Well, watch carefully. Moore pointed out that he would recommend vaccine passports stay in place past the province’s farcical Jan. 17 review date, but he emphasized it was the province’s call. He mentioned, over and over, recommendations to government. On passports he said, “this is the government’s decision. It’s not my decision.”
It sure looked like he’s a man operating in a box drawn by a government that is quite content to wait, again, to see if the modelling ends up in the hospitals. Ontario has the third-highest proportion of unvaccinated citizens left in the country. Only six per cent of the province has a third dose. Even though the province finally opened up the door to those 50 and older, they can’t even register for another week. The science table modelling also notes a 15 per cent drop in contacts could flatten Ontario’s predictably exponential curve. Polite requests may not do it.

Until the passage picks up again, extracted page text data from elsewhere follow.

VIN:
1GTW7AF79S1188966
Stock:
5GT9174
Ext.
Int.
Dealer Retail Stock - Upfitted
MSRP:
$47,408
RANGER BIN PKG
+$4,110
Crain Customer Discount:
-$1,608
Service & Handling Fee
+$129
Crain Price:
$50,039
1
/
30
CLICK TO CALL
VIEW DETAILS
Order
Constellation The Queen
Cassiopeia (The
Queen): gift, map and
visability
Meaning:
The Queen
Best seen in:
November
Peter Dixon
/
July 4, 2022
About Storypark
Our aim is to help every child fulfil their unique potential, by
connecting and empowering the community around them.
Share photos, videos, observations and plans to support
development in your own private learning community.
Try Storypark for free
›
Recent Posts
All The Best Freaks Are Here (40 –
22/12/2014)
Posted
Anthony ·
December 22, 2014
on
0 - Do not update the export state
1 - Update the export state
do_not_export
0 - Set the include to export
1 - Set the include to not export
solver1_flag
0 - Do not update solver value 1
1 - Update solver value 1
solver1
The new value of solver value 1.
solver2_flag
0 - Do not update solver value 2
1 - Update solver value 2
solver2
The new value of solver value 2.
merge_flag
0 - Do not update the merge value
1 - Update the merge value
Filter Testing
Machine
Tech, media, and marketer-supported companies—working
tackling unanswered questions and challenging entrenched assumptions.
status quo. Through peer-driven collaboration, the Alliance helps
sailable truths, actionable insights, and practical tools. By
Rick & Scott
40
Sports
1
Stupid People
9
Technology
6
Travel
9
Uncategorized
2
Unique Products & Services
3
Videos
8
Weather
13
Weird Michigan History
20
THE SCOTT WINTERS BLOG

So even better comms would help here, but where is the campaign to convey the urgency of boosters? Where is the campaign to convey the urgency of anything? Probably in the same place the campaign for urgency in vaccination in general is, in a province that has eschewed mandates and undermined its own easily falsifiable vaccine passport. Which means more people who could end up in the hospitals that we all share.
No, Ontario seems content to wait. Moore had one line: he said, “you know, our fate is in our hands. We can wash them, we can use them to put a mask on, and we can find the nearest clinic where we can provide the safe and effective vaccines.”
In other words, make your own decisions, because that will work. We’ve tried that before, though. We’re trying it now. It won’t.